February is National Marfan Awareness Month, and that makes this an ideal time for spreading awareness about Marfan Syndrome. The earlier symptoms of Marfan Syndrome are detected, the more effective will be any treatment delivered to someone afflicted by it. In Hernando and elsewhere in the U.S., Marfan Syndrome is largely an inherited disease, except in those relatively few cases where it appears spontaneously in an individual, with no prior family history of it. Senior home care professionals are ideally positioned to detect symptoms of Marfan Syndrome and react appropriately so that patients can continue to enjoy good quality of life.
What is Marfan Syndrome?
Marfan Syndrome is a genetic disorder that has its greatest impact in the connective tissue of the body. All the body’s cells, tissues, and organs are held together by connective tissue, and that’s why it has such an immense role in body growth and development. Marfan Syndrome occurs when there is a mutation in the gene which is responsible for the manufacture of a protein called fibrillin-1.
The net result of this is that there’s an increase in another protein known as ‘transforming growth factor beta’, which gives rise to all the symptoms and problems associated with Marfan Syndrome. Since this is a disorder affecting the body’s connective tissue, it can literally have an impact at just about any location within the body. The most common effects are manifested in the bones, joints, eyes, blood vessels, and unfortunately in the heart. When Marfan Syndrome affects the heart, it most often causes an enlargement of the aorta, and that can be a life-threatening situation.

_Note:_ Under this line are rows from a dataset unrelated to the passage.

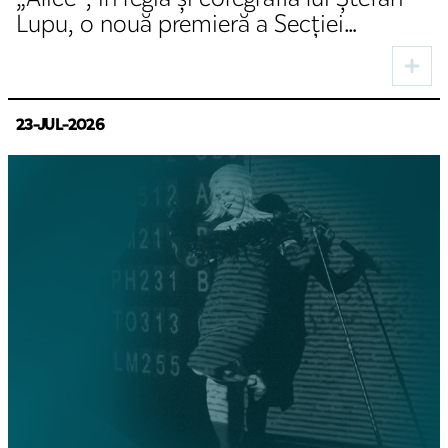
Lupu, o nouă premieră a Secției
Germane a TNRS
23-JUL-2026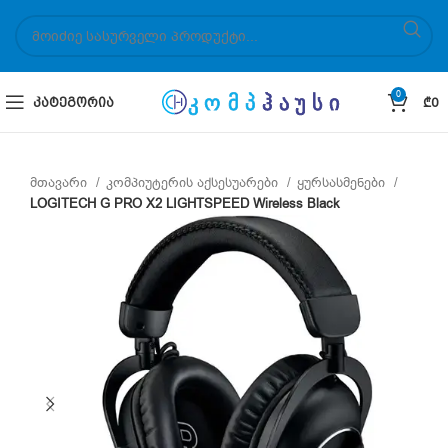
0
ᲙᲐᲢᲔᲒᲝᲠᲘᲐ
₾
0
მთავარი
კომპიუტერის აქსესუარები
ყურსასმენები
LOGITECH G PRO X2 LIGHTSPEED Wireless Black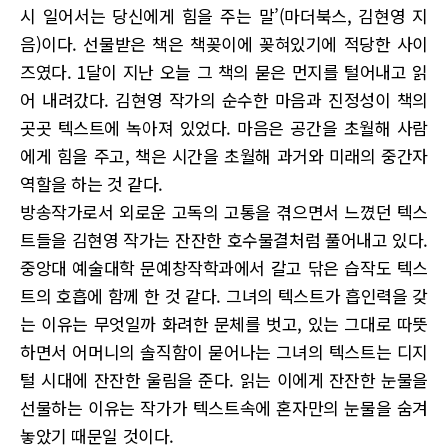
시 일어서는 당신에게 힘을 주는 말’(마더북스, 김현영 지
음)이다. 선물받은 책은 책꽂이에 꽂혀있기에 적당한 사이
즈였다. 1달이 지난 오늘 그 책의 묻은 먼지를 털어내고 읽
어 내려갔다. 김현영 작가의 순수한 마음과 진정성이 책의
곳곳 텍스트에 녹아져 있었다. 마음은 공간을 초월해 사람
에게 힘을 주고, 책은 시간을 초월해 과거와 미래의 중간자
역할을 하는 것 같다.
방송작가로서 외로운 고독의 고통을 겪으면서 느꼈던 텍스
트들을 김현영 작가는 잔잔한 호수물결처럼 풀어내고 있다.
중앙대 예술대학 문예창작학과에서 갈고 닦은 습작도 텍스
트의 호흡에 함께 한 것 같다. 그녀의 텍스트가 흡인력을 갖
는 이유는 무엇일까 화려한 문체를 벗고, 있는 그대로 따뜻
하면서 어머니의 솔직함이 묻어나는 그녀의 텍스트는 디지
털 시대에 잔잔한 울림을 준다. 읽는 이에게 잔잔한 눈물을
선물하는 이유는 작가가 텍스트속에 혼자만의 눈물을 숨겨
놓았기 때문일 것이다.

How do people get Marfan Syndrome?
Only about one person out of 5,000 has Marfan syndrome, and it is an ailment that can trouble both genders, as well as all ethnic groups and races. Approximately 75% of all people with Marfan syndrome inherit it from one of their parents, and any parent who has Marfan Syndrome has a 50-50 chance of passing it on to each of their children.
Although it is primarily an inherited disease, Marfan Syndrome can spontaneously appear in someone who has no family history of the disease. Cases like these are considered spontaneous mutations because the afflicted person is the first individual in their family to have Marfan Syndrome. Even though Marfan Syndrome is present at birth for all those bothered by it, symptoms may not show up at all during the early part of a person’s life.
Other people demonstrate symptoms of Marfan Syndrome immediately after birth, and these have to be carefully managed so that a person can live a long and healthy life. People afflicted with Marfan Syndrome can have the same life expectancy as individuals without it, but constant monitoring and caretaking must be involved, so that symptoms don’t become life-threatening. The earlier that any treatment is applied, the more likely it is for a favorable outcome to be achieved. It should also be borne in mind that some symptoms of Marfan Syndrome can become worse over time, and those situations require even more careful monitoring and treatment.
How does Marfan Syndrome affect your heart during aging?
At any point in time, someone troubled by Marfan Syndrome can experience an enlarged aorta, which is the largest artery carrying blood away from the heart. An enlarged aorta is more likely to occur in a younger person who has Marfan Syndrome, but it can literally occur at any point in a person’s life, so periodic screening by ultrasound is a good precaution to take. If the aorta becomes enlarged, there is a danger that it will burst, and that could become a life-threatening situation. People have been known to die suddenly as a result of a burst aorta.
The normal size of the aorta is 2 cm, and it is considered to be enlarged at 3 cm, but it is most likely to burst when it has reached a width of about 5 cm, and that can lead to serious problems. This can also leave a patient more susceptible to atherosclerosis, hardening of the arteries, in other locations around the body, and that can degrade circulation such that a critical point might be reached. A person who has Marfan Syndrome will generally experience sudden strong pain in the abdominal area, or in the lower back when there is a rupture of the aortic artery, and it must then be dealt with immediately.
For many people, there are no signs or symptoms of aortic enlargement at all, right up until the time a rupture occurs. That is why screening is so important for people who have Marfan Syndrome, and why periodic monitoring should be carried out. With February being National Marfan Syndrome Month, this might be the best time of the year to get screened, so you can have peace of mind about your personal health status.